**PROBLEM DETAILS:** Every entry is to be returned as it stands, apart from the pictures.

**MATERIAL SUPPLIED:**
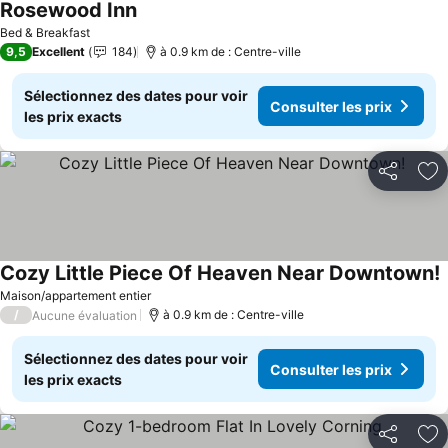
Rosewood Inn
Consulter les prix
Bed & Breakfast
9,5
Excellent
184
à 0.9 km de : Centre-ville
Sélectionnez des dates pour voir
Consulter les prix
les prix exacts
Partager
Aj
Cozy Little Piece Of Heaven Near Downtown!
C
Maison/appartement entier
/
à 0.9 km de : Centre-ville
Aucune évaluation
Sélectionnez des dates pour voir
Consulter les prix
les prix exacts
Partager
Aj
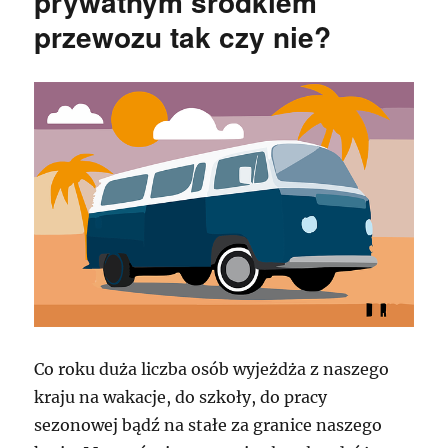
prywatnym środkiem
przewozu tak czy nie?
Co roku duża liczba osób wyjeżdża z naszego
kraju na wakacje, do szkoły, do pracy
sezonowej bądź na stałe za granice naszego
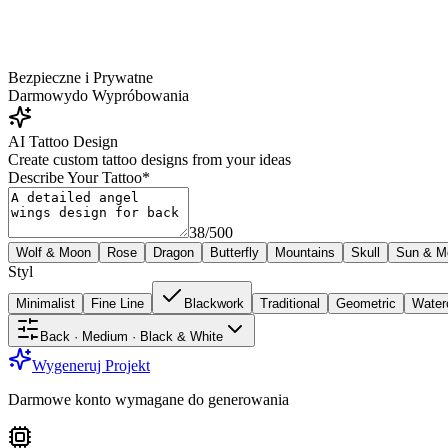
Bezpieczne i Prywatne
Darmowy
do Wypróbowania
AI Tattoo Design
Create custom tattoo designs from your ideas
Describe Your Tattoo
*
38
/
500
Wolf & Moon
Rose
Dragon
Butterfly
Mountains
Skull
Sun & M
Styl
Minimalist
Fine Line
Blackwork
Traditional
Geometric
Water
Back · Medium · Black & White
Wygeneruj Projekt
Darmowe konto wymagane do generowania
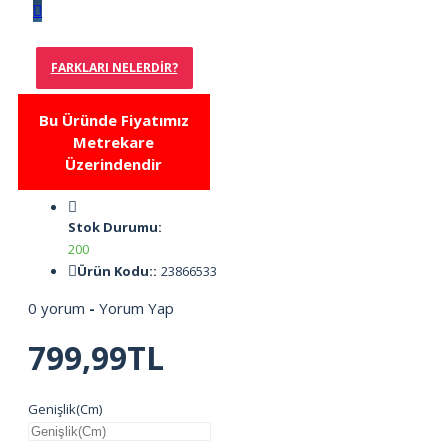
FARKLARI NELERDIR?
Bu Üründe Fiyatımız
Metrekare
Üzerindendir
Stok Durumu:
200
Ürün Kodu::
23866533
0 yorum
-
Yorum Yap
799,99TL
Genişlik(Cm)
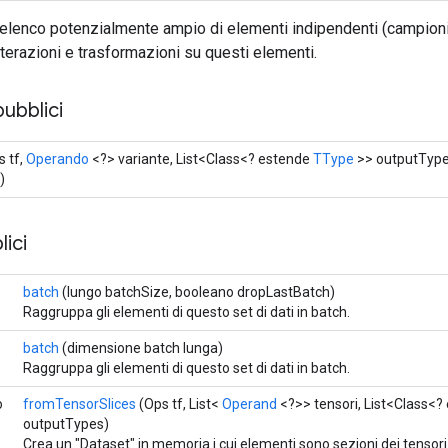
elenco potenzialmente ampio di elementi indipendenti (campion
iterazioni e trasformazioni su questi elementi.
pubblici
 tf,
Operando
<?> variante, List<Class<? estende
TType
>> outputType
)
ici
batch
(lungo batchSize, booleano dropLastBatch)
Raggruppa gli elementi di questo set di dati in batch.
batch
(dimensione batch lunga)
Raggruppa gli elementi di questo set di dati in batch.
o
fromTensorSlices
(Ops tf, List<
Operand
<?>> tensori, List<Class<
outputTypes)
Crea un "Dataset" in memoria i cui elementi sono sezioni dei tensori 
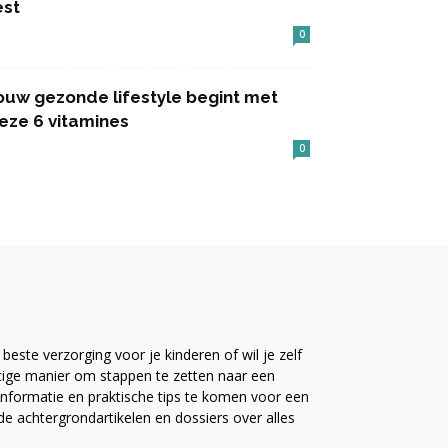
est
0
ouw gezonde lifestyle begint met
eze 6 vitamines
0
este verzorging voor je kinderen of wil je zelf
ttige manier om stappen te zetten naar een
nformatie en praktische tips te komen voor een
ide achtergrondartikelen en dossiers over alles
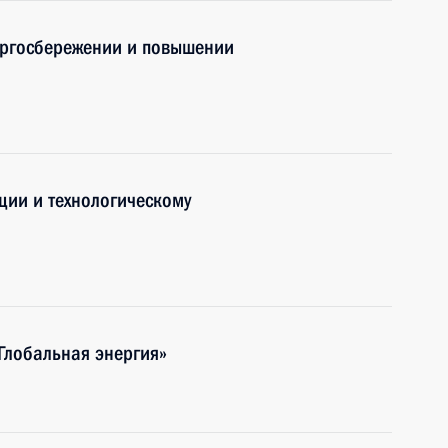
ергосбережении и повышении
ции и технологическому
Глобальная энергия»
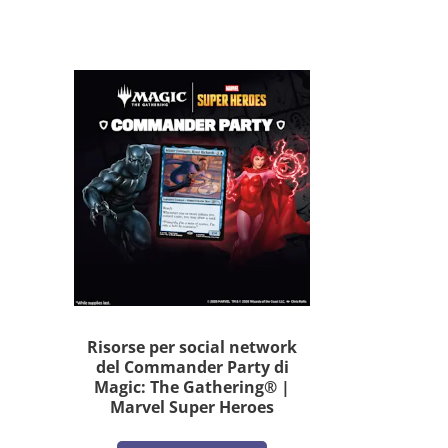
Risorse per social network
del Commander Party di
Magic: The Gathering® |
Marvel Super Heroes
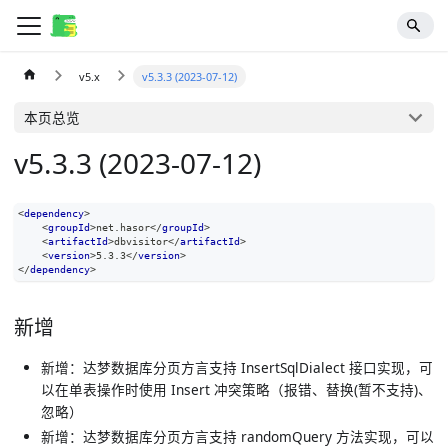
v5.x
v5.3.3 (2023-07-12)
本页总览
v5.3.3 (2023-07-12)
<
dependency
>
<
groupId
>
net.hasor
</
groupId
>
<
artifactId
>
dbvisitor
</
artifactId
>
<
version
>
5.3.3
</
version
>
</
dependency
>
新增
新增：达梦数据库分页方言支持 InsertSqlDialect 接口实现，可
以在单表操作时使用 Insert 冲突策略（报错、替换(暂不支持)、
忽略）
新增：达梦数据库分页方言支持 randomQuery 方法实现，可以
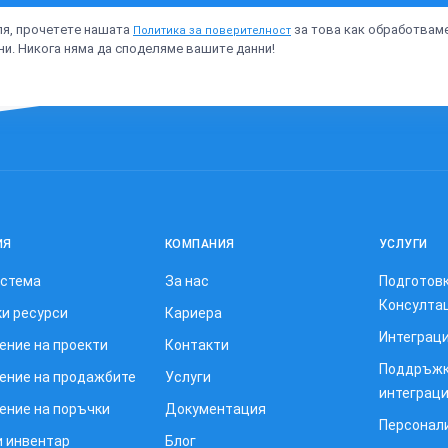
я, прочетете нашата
за това как обработвам
Политика за поверителност
ни. Никога няма да споделяме вашите данни!
ИЯ
КОМПАНИЯ
УСЛУГИ
истема
За нас
Подготовк
Консулта
и ресурси
Кариера
Интеграци
ение на проекти
Контакти
Поддръжк
ение на продажбите
Услуги
интеграц
ение на поръчки
Документация
Персонал
и инвентар
Блог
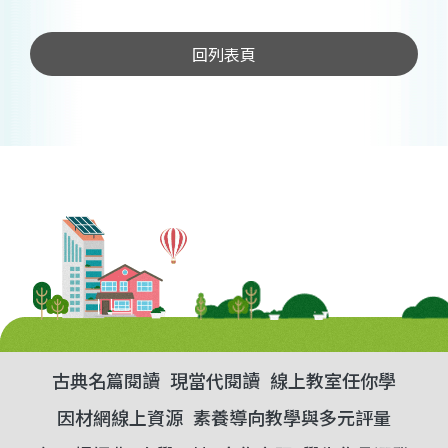
回列表頁
古典名篇閱讀
現當代閱讀
線上教室任你學
因材網線上資源
素養導向教學與多元評量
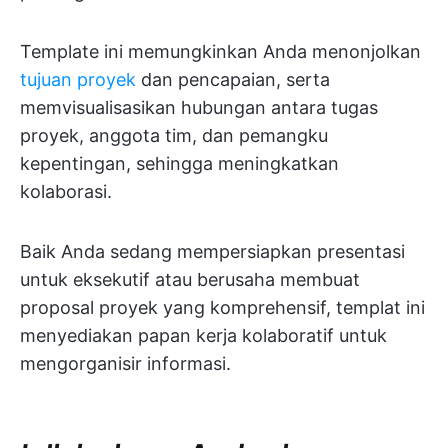
Template ini memungkinkan Anda menonjolkan
tujuan proyek
dan pencapaian, serta
memvisualisasikan hubungan antara tugas
proyek, anggota tim, dan pemangku
kepentingan, sehingga meningkatkan
kolaborasi.
Baik Anda sedang mempersiapkan presentasi
untuk eksekutif atau berusaha membuat
proposal proyek yang komprehensif, templat ini
menyediakan papan kerja kolaboratif untuk
mengorganisir informasi.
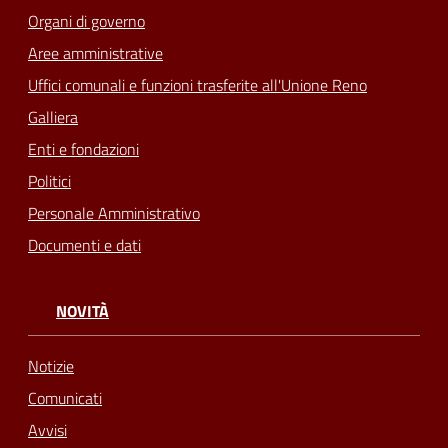
Organi di governo
Seguici
Aree amministrative
su
Uffici comunali e funzioni trasferite all'Unione Reno
Galliera
Enti e fondazioni
Politici
Personale Amministrativo
Documenti e dati
NOVITÀ
Notizie
Comunicati
Avvisi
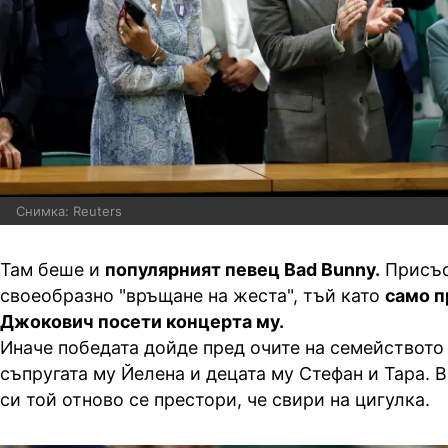
Снимка: Reuters
Там беше и
популярният певец Bad Bunny.
Присъс
своеобразно "връщане на жеста", тъй като
само п
Джокович посети концерта му.
Иначе победата дойде пред очите на семейството 
съпругата му Йелена и децата му Стефан и Тара. 
си той отново се престори, че свири на цигулка.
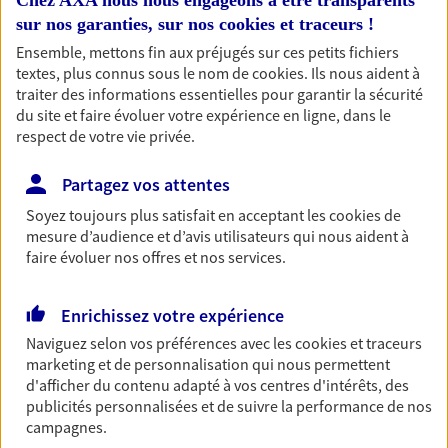
Chez AXA nous nous engageons à être transparents
sur nos garanties, sur nos
cookies et traceurs
!
04 50 03 03 31
Ensemble, mettons fin aux préjugés sur ces petits fichiers
textes, plus connus sous le nom de
cookies
. Ils nous aident à
NOUS CONTACTER
traiter des informations essentielles pour garantir la sécurité
du site et faire évoluer votre expérience en ligne, dans le
PRENDRE RENDEZ-VOUS
respect de votre vie privée.
VOIR NOTRE SITE WEB
Partagez vos attentes
N° Orias * (orias.fr) : EI VALRAN REGINE (07013106); EI BROISIN
Soyez toujours plus satisfait en acceptant les
cookies
de
JEAN YVES (07013108); EMELINE BROISIN (24004910)
mesure d’audience et d’avis utilisateurs qui nous aident à
faire évoluer nos offres et nos services.
Enrichissez votre expérience
R. Broisin J.Y. Broisin E.
Naviguez selon vos préférences avec les
cookies et traceurs
Broisin
marketing et de personnalisation qui nous permettent
d'afficher du contenu adapté à vos centres d'intérêts, des
Agents Généraux d'assurance exclusif AXA
publicités personnalisées et de suivre la performance de nos
France
campagnes.
33 Boulevard Des Allobroges, 74130 Bonneville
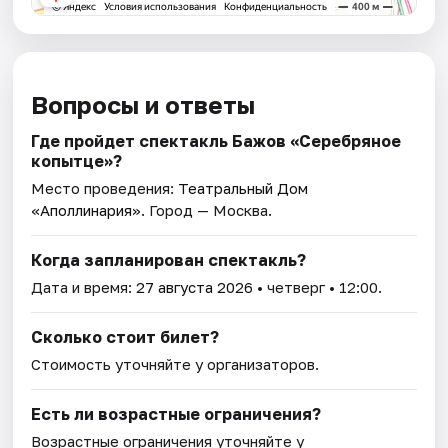
Вопросы и ответы
Где пройдет спектакль Бажов «Серебряное
копытце»?
Место проведения:
Театральный Дом
«Аполлинария»
. Город — Москва.
Когда запланирован спектакль?
Дата и время:
27 августа 2026
• четверг • 12:00.
Сколько стоит билет?
Стоимость уточняйте у организаторов.
Есть ли возрастные ограничения?
Возрастные ограничения уточняйте у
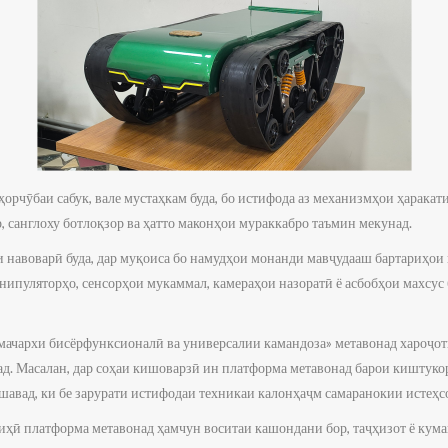
орчӯбаи сабук, вале мустаҳкам буда, бо истифода аз механизмҳои ҳаракат
, санглоху ботлоқзор ва ҳатто маконҳои мураккабро таъмин мекунад.
и навоварӣ буда, дар муқоиса бо намудҳои монанди мавҷудааш бартариҳои
нипуляторҳо, сенсорҳои мукаммал, камераҳои назоратӣ ё асбобҳои махсус
ачархи бисёрфунксионалӣ ва универсалии камандоза» метавонад хароҷот
ад. Масалан, дар соҳаи кишоварзӣ ин платформа метавонад барои киштукор
шавад, ки бе зарурати истифодаи техникаи калонҳаҷм самаранокии истеҳс
иҳӣ платформа метавонад ҳамчун воситаи кашондани бор, таҷҳизот ё кума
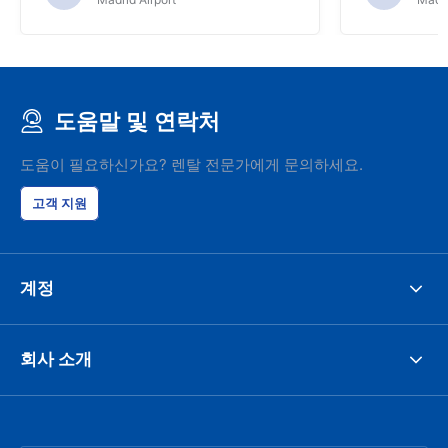
도움말 및 연락처
도움이 필요하신가요? 렌탈 전문가에게 문의하세요.
고객 지원
계정
회사 소개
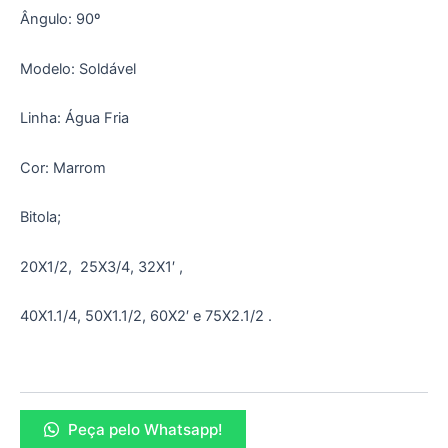
Ângulo: 90º
Modelo: Soldável
Linha: Água Fria
Cor: Marrom
Bitola;
20X1/2, 25X3/4, 32X1′ ,
40X1.1/4, 50X1.1/2, 60X2′ e 75X2.1/2 .
Peça pelo Whatsapp!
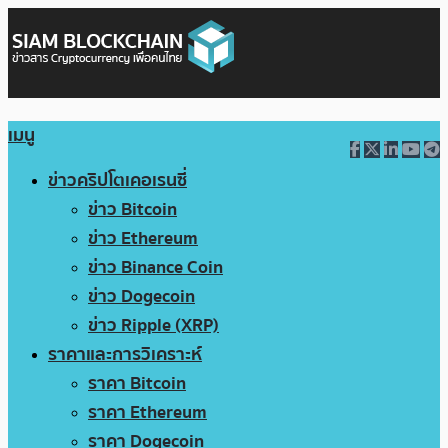
เมนู
ข่าวคริปโตเคอเรนซี่
ข่าว Bitcoin
ข่าว Ethereum
ข่าว Binance Coin
ข่าว Dogecoin
ข่าว Ripple (XRP)
ราคาและการวิเคราะห์
ราคา Bitcoin
ราคา Ethereum
ราคา Dogecoin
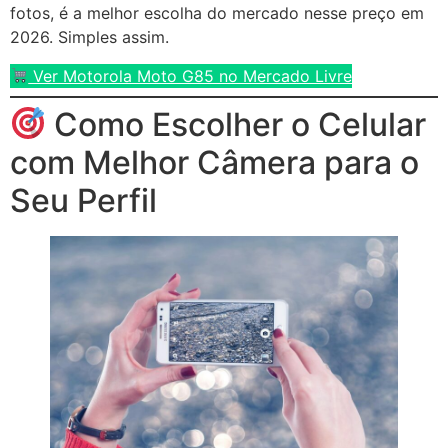
fotos, é a melhor escolha do mercado nesse preço em
2026. Simples assim.
Ver Motorola Moto G85 no Mercado Livre
Como Escolher o Celular
com Melhor Câmera para o
Seu Perfil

**ANSWER BELOW:**
Rosewood Inn
Consulter les prix
Bed & Breakfast
9,5
Excellent
184
à 0.9 km de : Centre-ville
Sélectionnez des dates pour voir
Consulter les prix
les prix exacts
Partager
Aj
Cozy Little Piece Of Heaven Near Downtown!
C
Maison/appartement entier
/
à 0.9 km de : Centre-ville
Aucune évaluation
Sélectionnez des dates pour voir
Consulter les prix
les prix exacts
Partager
Aj
prywatnym środkiem
przewozu tak czy nie?
Co roku duża liczba osób wyjeżdża z naszego
kraju na wakacje, do szkoły, do pracy
sezonowej bądź na stałe za granice naszego
Bezpieczne i Prywatne
Darmowy
do Wypróbowania
AI Tattoo Design
Create custom tattoo designs from your ideas
Describe Your Tattoo
*
38
/
500
Wolf & Moon
Rose
Dragon
Butterfly
Mountains
Skull
Sun & M
Styl
Minimalist
Fine Line
Blackwork
Traditional
Geometric
Water
Back · Medium · Black & White
Wygeneruj Projekt
Darmowe konto wymagane do generowania
FARKLARI NELERDIR?
Bu Üründe Fiyatımız
Metrekare
Üzerindendir
Stok Durumu:
200
Ürün Kodu::
23866533
0 yorum
-
Yorum Yap
799,99TL
Genişlik(Cm)
elenco potenzialmente ampio di elementi indipendenti (campion
iterazioni e trasformazioni su questi elementi.
pubblici
 tf,
Operando
<?> variante, List<Class<? estende
TType
>> outputType
)
ici
batch
(lungo batchSize, booleano dropLastBatch)
Raggruppa gli elementi di questo set di dati in batch.
batch
(dimensione batch lunga)
Raggruppa gli elementi di questo set di dati in batch.
o
fromTensorSlices
(Ops tf, List<
Operand
<?>> tensori, List<Class<
outputTypes)
Crea un "Dataset" in memoria i cui elementi sono sezioni dei tensori 
est
0
ouw gezonde lifestyle begint met
eze 6 vitamines
0
este verzorging voor je kinderen of wil je zelf
ttige manier om stappen te zetten naar een
nformatie en praktische tips te komen voor een
ide achtergrondartikelen en dossiers over alles
ергосбережении и повышении
ции и технологическому
Глобальная энергия»
Risorse per social network
del Commander Party di
Magic: The Gathering® |
Marvel Super Heroes
v5.x
v5.3.3 (2023-07-12)
本页总览
v5.3.3 (2023-07-12)
<
dependency
>
<
groupId
>
net.hasor
</
groupId
>
<
artifactId
>
dbvisitor
</
artifactId
>
<
version
>
5.3.3
</
version
>
</
dependency
>
新增
新增：达梦数据库分页方言支持 InsertSqlDialect 接口实现，可
以在单表操作时使用 Insert 冲突策略（报错、替换(暂不支持)、
忽略）
新增：达梦数据库分页方言支持 randomQuery 方法实现，可以
я, прочетете нашата
за това как обработвам
Политика за поверителност
ни. Никога няма да споделяме вашите данни!
ИЯ
КОМПАНИЯ
УСЛУГИ
истема
За нас
Подготовк
Консулта
и ресурси
Кариера
Интеграци
ение на проекти
Контакти
Поддръжк
ение на продажбите
Услуги
интеграц
ение на поръчки
Документация
Персонал
и инвентар
Блог
回列表頁
古典名篇閱讀
現當代閱讀
線上教室任你學
因材網線上資源
素養導向教學與多元評量
Template ini memungkinkan Anda menonjolkan
tujuan proyek
dan pencapaian, serta
memvisualisasikan hubungan antara tugas
proyek, anggota tim, dan pemangku
kepentingan, sehingga meningkatkan
kolaborasi.
Baik Anda sedang mempersiapkan presentasi
untuk eksekutif atau berusaha membuat
proposal proyek yang komprehensif, templat ini
menyediakan papan kerja kolaboratif untuk
mengorganisir informasi.
Organi di governo
Seguici
Aree amministrative
su
Uffici comunali e funzioni trasferite all'Unione Reno
Galliera
Enti e fondazioni
Politici
Personale Amministrativo
Documenti e dati
NOVITÀ
Notizie
Comunicati
Avvisi
Снимка: Reuters
Там беше и
популярният певец Bad Bunny.
Присъс
своеобразно "връщане на жеста", тъй като
само п
Джокович посети концерта му.
Иначе победата дойде пред очите на семейството 
съпругата му Йелена и децата му Стефан и Тара. 
си той отново се престори, че свири на цигулка.
Chez AXA nous nous engageons à être transparents
sur nos garanties, sur nos
cookies et traceurs
!
04 50 03 03 31
Ensemble, mettons fin aux préjugés sur ces petits fichiers
textes, plus connus sous le nom de
cookies
. Ils nous aident à
NOUS CONTACTER
traiter des informations essentielles pour garantir la sécurité
du site et faire évoluer votre expérience en ligne, dans le
PRENDRE RENDEZ-VOUS
respect de votre vie privée.
VOIR NOTRE SITE WEB
Partagez vos attentes
N° Orias * (orias.fr) : EI VALRAN REGINE (07013106); EI BROISIN
Soyez toujours plus satisfait en acceptant les
cookies
de
JEAN YVES (07013108); EMELINE BROISIN (24004910)
mesure d’audience et d’avis utilisateurs qui nous aident à
faire évoluer nos offres et nos services.
Enrichissez votre expérience
R. Broisin J.Y. Broisin E.
Naviguez selon vos préférences avec les
cookies et traceurs
Broisin
marketing et de personnalisation qui nous permettent
d'afficher du contenu adapté à vos centres d'intérêts, des
Agents Généraux d'assurance exclusif AXA
publicités personnalisées et de suivre la performance de nos
France
campagnes.
33 Boulevard Des Allobroges, 74130 Bonneville
Вопросы и ответы
Где пройдет спектакль Бажов «Серебряное
копытце»?
Место проведения:
Театральный Дом
«Аполлинария»
. Город — Москва.
Когда запланирован спектакль?
Дата и время:
27 августа 2026
• четверг • 12:00.
Сколько стоит билет?
Стоимость уточняйте у организаторов.
Есть ли возрастные ограничения?
Возрастные ограничения уточняйте у
орчӯбаи сабук, вале мустаҳкам буда, бо истифода аз механизмҳои ҳаракат
, санглоху ботлоқзор ва ҳатто маконҳои мураккабро таъмин мекунад.
и навоварӣ буда, дар муқоиса бо намудҳои монанди мавҷудааш бартариҳои
нипуляторҳо, сенсорҳои мукаммал, камераҳои назоратӣ ё асбобҳои махсус
ачархи бисёрфунксионалӣ ва универсалии камандоза» метавонад хароҷот
ад. Масалан, дар соҳаи кишоварзӣ ин платформа метавонад барои киштукор
шавад, ки бе зарурати истифодаи техникаи калонҳаҷм самаранокии истеҳс
иҳӣ платформа метавонад ҳамчун воситаи кашондани бор, таҷҳизот ё кума
도움말 및 연락처
도움이 필요하신가요? 렌탈 전문가에게 문의하세요.
고객 지원
계정
회사 소개
Ângulo: 90º
Modelo: Soldável
Linha: Água Fria
Cor: Marrom
Bitola;
20X1/2, 25X3/4, 32X1′ ,
40X1.1/4, 50X1.1/2, 60X2′ e 75X2.1/2 .
Peça pelo Whatsapp!
เมนู
ข่าวคริปโตเคอเรนซี่
ข่าว Bitcoin
ข่าว Ethereum
ข่าว Binance Coin
ข่าว Dogecoin
ข่าว Ripple (XRP)
ราคาและการวิเคราะห์
ราคา Bitcoin
ราคา Ethereum
ราคา Dogecoin
fotos, é a melhor escolha do mercado nesse preço em
2026. Simples assim.
Ver Motorola Moto G85 no Mercado Livre
Como Escolher o Celular
com Melhor Câmera para o
Seu Perfil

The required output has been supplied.